### DATASET EXTRACT
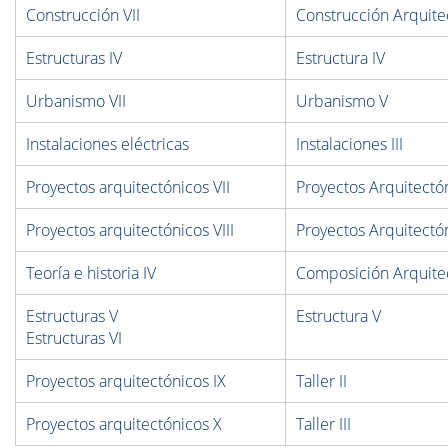
Construcción VII
Construcción Arquite
Estructuras IV
Estructura IV
Urbanismo VII
Urbanismo V
Instalaciones eléctricas
Instalaciones III
Proyectos arquitectónicos VII
Proyectos Arquitectó
Proyectos arquitectónicos VIII
Proyectos Arquitectó
Teoría e historia IV
Composición Arquitec
Estructuras V
Estructura V
Estructuras VI
Proyectos arquitectónicos IX
Taller II
Proyectos arquitectónicos X
Taller III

### THE PROBLEM
The output should be the material above, copied exactly, without its pictures.

### ANSWER TO THIS TASK
Construcción VII
Construcción Arquite
Estructuras IV
Estructura IV
Urbanismo VII
Urbanismo V
Instalaciones eléctricas
Instalaciones III
Proyectos arquitectónicos VII
Proyectos Arquitectó
Proyectos arquitectónicos VIII
Proyectos Arquitectó
Teoría e historia IV
Composición Arquitec
Estructuras V
Estructura V
Estructuras VI
Proyectos arquitectónicos IX
Taller II
Proyectos arquitectónicos X
Taller III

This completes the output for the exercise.